Da die Halfinger Feuerwehr keine Drehleiter besitzt, müsse für die Rettung aus mehr als acht Metern Höhe – also beispielsweise aus dem Dachgeschoss des Rathauses – ein baulicher zweiter Fluchtweg vorhanden sein. „Ansonsten ist eine Nutzung nicht möglich“, so Schrank. Doch die Halfinger schlugen die Warnungen in den Wind. Zwar wurde für rund 10000 Euro eine zusätzliche Brandmeldeanlage eingebaut. Doch selbst die hätte im Ernstfall nicht ausgereicht, um den gesetzlich geforderten Brandschutz der Menschen im Dachgeschoss zu garantieren.
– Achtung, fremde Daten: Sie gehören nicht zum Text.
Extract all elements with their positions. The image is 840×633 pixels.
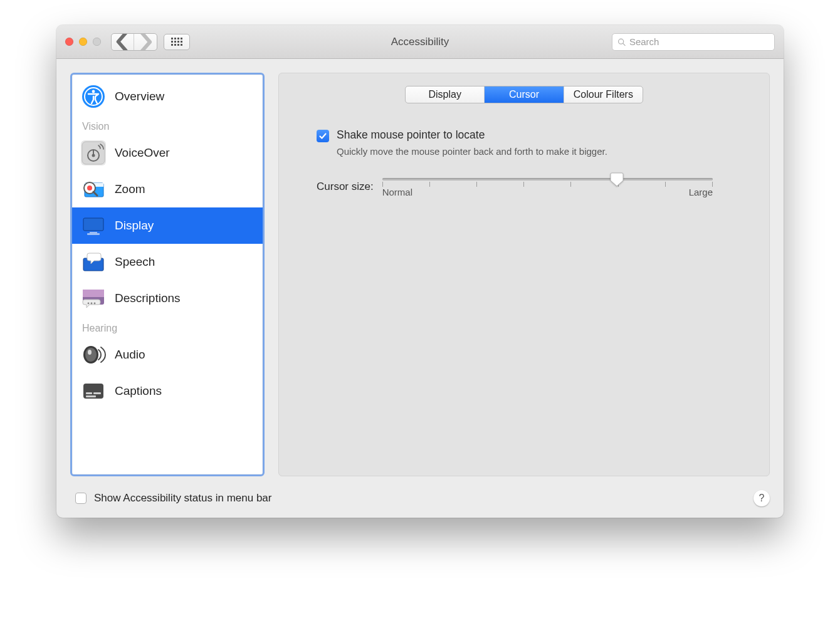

Dafür gab es in Halfing aber die stille Übereinkunft, dass niemals öffentlich über diese Nutzung des Dachgeschosses gesprochen, geschweige denn in Wort und Bild darüber berichtet werden dürfe, wie Regina Braun in der jüngsten Sitzung des Gemeinderates erklärte. Die Verantwortung für den Ernstfall trug die Bürgermeisterin persönlich. „Ich erinnere nur an Schneizlreuth“, reagiert Kreisbrandrat Schrank auf diese Information. In der Nähe von Berchtesgaden kamen 2015 sechs Menschen in den Flammen eines Gästehauses um. 20 weitere wurden zum Teil schwer verletzt. Da es für den zu einem Event-Stadl und Gästehaus umgebauten Bauernhof weder eine Baugenehmigung noch Brandschutzvorkehrungen gab, und das von allen toleriert wurde, musste sich auch der damalige Bürgermeister vor Gericht verantworten: wegen fahrlässiger Tötung in sechs und fahrlässiger Körperverletzung in 18 Fällen.
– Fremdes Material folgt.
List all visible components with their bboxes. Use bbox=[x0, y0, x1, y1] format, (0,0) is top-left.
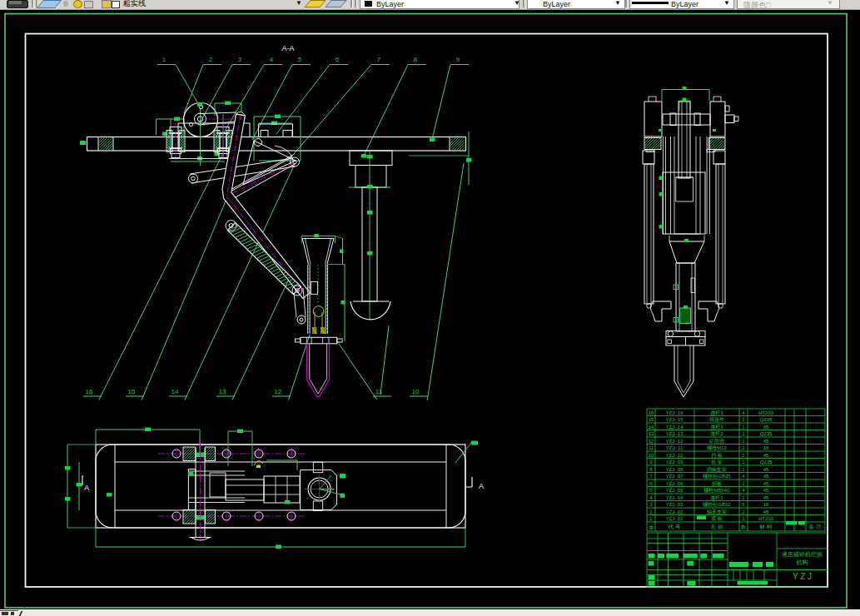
svg-text:A-A: A-A bbox=[281, 44, 294, 52]
svg-text:10: 10 bbox=[412, 388, 420, 395]
svg-text:机 架: 机 架 bbox=[711, 459, 723, 464]
svg-text:材 料: 材 料 bbox=[759, 524, 773, 530]
svg-text:螺母M12: 螺母M12 bbox=[707, 445, 727, 451]
svg-text:焊接件: 焊接件 bbox=[709, 416, 724, 422]
svg-text:YZJ- 08: YZJ- 08 bbox=[665, 467, 684, 472]
svg-text:液压破碎机挖掘: 液压破碎机挖掘 bbox=[782, 551, 823, 558]
svg-text:14: 14 bbox=[649, 425, 654, 430]
svg-text:16: 16 bbox=[86, 388, 93, 395]
svg-text:螺栓组GB12: 螺栓组GB12 bbox=[703, 501, 731, 508]
svg-text:YZJ- 16: YZJ- 16 bbox=[665, 410, 684, 415]
svg-text:7: 7 bbox=[377, 56, 381, 63]
svg-text:序: 序 bbox=[649, 525, 654, 531]
svg-text:8: 8 bbox=[414, 56, 418, 63]
svg-text:A: A bbox=[84, 484, 89, 492]
svg-text:A: A bbox=[479, 482, 484, 490]
svg-text:备 注: 备 注 bbox=[809, 524, 822, 530]
svg-text:11: 11 bbox=[375, 388, 383, 395]
svg-text:折板: 折板 bbox=[712, 481, 722, 487]
svg-text:45: 45 bbox=[763, 481, 769, 486]
svg-text:名 称: 名 称 bbox=[711, 524, 723, 530]
svg-text:YZJ- 10: YZJ- 10 bbox=[665, 453, 684, 458]
svg-text:12: 12 bbox=[649, 439, 654, 444]
svg-text:连杆3: 连杆3 bbox=[710, 425, 723, 430]
svg-text:Y Z J: Y Z J bbox=[793, 572, 812, 581]
svg-text:13: 13 bbox=[219, 388, 226, 395]
svg-text:YZJ- 14: YZJ- 14 bbox=[665, 425, 684, 430]
svg-text:Q235: Q235 bbox=[760, 417, 773, 422]
svg-text:45: 45 bbox=[763, 439, 769, 444]
svg-text:YZJ- 03: YZJ- 03 bbox=[665, 502, 684, 507]
svg-text:16: 16 bbox=[763, 502, 769, 507]
svg-text:6: 6 bbox=[336, 56, 340, 63]
svg-text:挡 板: 挡 板 bbox=[711, 453, 723, 459]
svg-text:16: 16 bbox=[649, 410, 654, 415]
svg-text:连杆1: 连杆1 bbox=[710, 495, 723, 501]
svg-text:13: 13 bbox=[649, 431, 654, 436]
svg-text:45: 45 bbox=[763, 474, 769, 479]
svg-text:45: 45 bbox=[763, 453, 769, 458]
svg-text:15: 15 bbox=[128, 388, 136, 395]
svg-text:机构: 机构 bbox=[797, 559, 808, 566]
svg-text:HT200: HT200 bbox=[758, 516, 774, 521]
svg-text:10: 10 bbox=[649, 453, 654, 458]
svg-text:12: 12 bbox=[275, 388, 282, 395]
svg-text:螺栓M8X40: 螺栓M8X40 bbox=[703, 487, 730, 494]
svg-text:数: 数 bbox=[741, 524, 746, 529]
svg-text:YZJ- 13: YZJ- 13 bbox=[665, 431, 684, 436]
svg-text:代 号: 代 号 bbox=[668, 524, 681, 529]
svg-text:YZJ- 06: YZJ- 06 bbox=[665, 481, 684, 486]
svg-text:4: 4 bbox=[270, 56, 274, 63]
svg-text:1: 1 bbox=[162, 56, 167, 63]
svg-text:2: 2 bbox=[209, 56, 213, 63]
svg-text:11: 11 bbox=[649, 445, 654, 450]
svg-text:YZJ- 12: YZJ- 12 bbox=[665, 439, 684, 444]
svg-text:YZJ- 11: YZJ- 11 bbox=[666, 445, 684, 450]
svg-text:YZJ- 05: YZJ- 05 bbox=[665, 488, 684, 493]
svg-text:YZJ- 15: YZJ- 15 bbox=[665, 417, 684, 422]
svg-text:矿面管: 矿面管 bbox=[709, 438, 724, 445]
svg-text:9: 9 bbox=[456, 56, 460, 63]
svg-text:YZJ- 07: YZJ- 07 bbox=[665, 474, 684, 479]
svg-text:HT200: HT200 bbox=[758, 410, 774, 415]
svg-text:45: 45 bbox=[763, 425, 769, 430]
svg-text:16: 16 bbox=[763, 445, 769, 450]
svg-text:3: 3 bbox=[238, 56, 242, 63]
svg-text:Q235: Q235 bbox=[760, 460, 773, 464]
svg-text:15: 15 bbox=[649, 417, 654, 422]
svg-text:YZJ- 04: YZJ- 04 bbox=[665, 495, 684, 500]
svg-text:螺栓组GB35: 螺栓组GB35 bbox=[703, 473, 731, 479]
svg-text:YZJ- 02: YZJ- 02 bbox=[665, 509, 684, 514]
svg-text:45: 45 bbox=[763, 488, 769, 493]
svg-text:轴承支架: 轴承支架 bbox=[707, 509, 727, 515]
svg-text:底 板: 底 板 bbox=[711, 515, 723, 521]
svg-text:45: 45 bbox=[763, 509, 769, 514]
svg-text:45: 45 bbox=[763, 495, 769, 500]
svg-text:YZJ- 01: YZJ- 01 bbox=[665, 516, 684, 521]
svg-text:14: 14 bbox=[172, 388, 179, 395]
svg-text:连杆2: 连杆2 bbox=[710, 431, 723, 437]
svg-text:连杆3: 连杆3 bbox=[710, 410, 723, 416]
svg-text:5: 5 bbox=[298, 56, 302, 63]
svg-text:45: 45 bbox=[763, 467, 769, 472]
svg-text:挡板支架: 挡板支架 bbox=[707, 466, 727, 473]
svg-text:Q235: Q235 bbox=[760, 431, 773, 436]
svg-text:YZJ- 09: YZJ- 09 bbox=[665, 460, 684, 464]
In Halfing ist zum Glück noch nichts passiert. Doch nach dem „Geheimnisverrat“ sprach die Bürgermeisterin in der jüngsten Gemeinderatssitzung am vergangenen Donnerstag ein Machtwort mit schmerzlichen Konsequenzen: „Die Räume sind ab sofort für jeglichen Aufenthalt, für Proben und andere Veranstaltungen zu schließen.“ Das betrifft vor allem die zum Probenraum umgebauten Lagerflächen.
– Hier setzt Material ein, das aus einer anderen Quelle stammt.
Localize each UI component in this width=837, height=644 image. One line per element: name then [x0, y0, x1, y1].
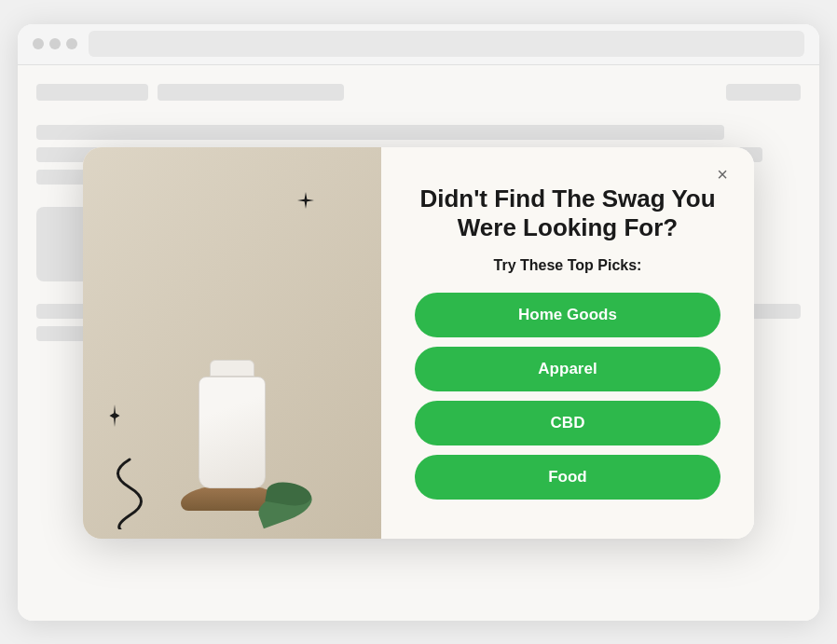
squiggle-icon — [102, 455, 158, 529]
modal-subtitle: Try These Top Picks: — [494, 257, 642, 274]
modal-overlay: × Didn't Find The Swag You Were Looking … — [18, 65, 819, 621]
product-image-bg — [83, 147, 381, 539]
product-bottle — [199, 360, 266, 488]
pick-button-apparel[interactable]: Apparel — [415, 347, 720, 391]
modal-title: Didn't Find The Swag You Were Looking Fo… — [415, 185, 720, 242]
dot-green — [66, 38, 77, 49]
address-bar[interactable] — [89, 31, 804, 57]
browser-window: × Didn't Find The Swag You Were Looking … — [18, 24, 819, 621]
picks-list: Home Goods Apparel CBD Food — [415, 293, 720, 500]
dot-red — [33, 38, 44, 49]
dot-yellow — [49, 38, 61, 49]
bottle-body — [199, 377, 266, 488]
close-button[interactable]: × — [709, 162, 735, 188]
bottle-scene — [181, 360, 283, 511]
sparkle-top-icon — [297, 192, 314, 209]
modal-image-panel — [83, 147, 381, 539]
pick-button-food[interactable]: Food — [415, 455, 720, 500]
modal-content-panel: × Didn't Find The Swag You Were Looking … — [381, 147, 754, 539]
browser-content: × Didn't Find The Swag You Were Looking … — [18, 65, 819, 621]
bottle-cap — [210, 360, 254, 377]
browser-traffic-lights — [33, 38, 77, 49]
sparkle-left-icon — [109, 404, 120, 427]
pick-button-cbd[interactable]: CBD — [415, 401, 720, 445]
modal-dialog: × Didn't Find The Swag You Were Looking … — [83, 147, 754, 539]
pick-button-home-goods[interactable]: Home Goods — [415, 293, 720, 337]
browser-top-bar — [18, 24, 819, 65]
Doch auch die Bereiche, die Theaterverein, Feuerwehr, Trachten- und Dorfverein auf der anderen Seite des Dachbodens als Abstellflächen nutzten, gehen verloren. Diese allerdings für einen guten Zweck: für die Daseinsfürsorge der Halfinger. Der Gemeinderat sprach sich mehrheitlich dafür aus, einen etwa 300 Quadratmeter großen Bereich des Dachgeschosses zu einer Gemeinschaftspraxis um- und auszubauen. Gebraucht wird sie schon im Juni 2026.

Für eine Übergangszeit, so Bürgermeisterin Regina Braun, müsse man jetzt zusammenrücken, würden sich für die Vereine in Schule, Pfarrheim oder Mehrzweckhalle sicher Ausweichmöglichkeiten finden. Mit einem Blick in die zukünftige Ortsmitte mit Reismühle und Brunnerhaus verdeutlichte sie, dass dieses Großprojekt einzig und allein für die Bürger und Vereine der Gemeinde Halfing gebaut werde.

Zukunft in Reismühle und Brunnerhaus

Hier sollen ein Bürgersaal, Vereins- und Probenräume sowie eine Bühne entstehen. Zudem bekomme jeder Verein sein Büro. „Die Investitionen und auch die Folgekosten sind sehr hoch. Und das alles für die Vereine“, betonte Regina Braun. Zweifel räumte sie schon vorab aus: „Kommt mir jetzt nicht mit dem Argument, dass das sowieso nichts wird. Wir sind auf einem guten Weg.“ Braun kritisierte, dass über die sozialen Medien Zwietracht in der Gemeinde gesät werde. „Doch wir sind ein Ort, der zusammenhält. Und wir werden es schaffen, die Vereine gut unterzubringen.“ Die Reismühle sei das Fernziel, man brauche jetzt eine kurzfristige Lösung, mahnte Peter Aicher (Halfinger Wählervereinigung) an. Er ist zwar optimistisch, dass die Gemeinde Halfing das Problem lösen werde, erinnerte aber auch daran, dass „Kommunen mit ihren Vereinen leben und sterben.“

Johannes Guggenberger (parteilos) zeigte sich überzeugt, dass die Vereine auf ewig unterm Dach des Rathauses bleiben werden. Er stellte zwar einen Antrag auf den Ausbau eines zweiten Rettungsweges. Doch der ging in der anschließenden Diskussion völlig unter. In der Sitzung am Donnerstag stimmte der Gemeinderat nicht darüber ab.

Auch Sepp Hofer und Sepp Stettner von den Freien Wählern Halfing sprachen sich dagegen aus, den Vereinen die Räumlichkeiten zu nehmen. Doch am Ende fiel die Entscheidung des Gemeinderats mehrheitlich gegen sie (12:2): Der Dachboden des Rathauses muss freigeräumt werden. Und die Vereine müssen sich auf die Suche nach neuen Lagerflächen und Proberäumen machen. Es sei denn, es findet sich noch eine Alternative. Die soll es offenbar geben, wie Gemeinderat Peter Aicher mehrfach betonte. Darüber diskutiert wurde aber im nichtöffentlichen Teil der Sitzung. Und das heißt: Die Alternative ist vorerst geheim.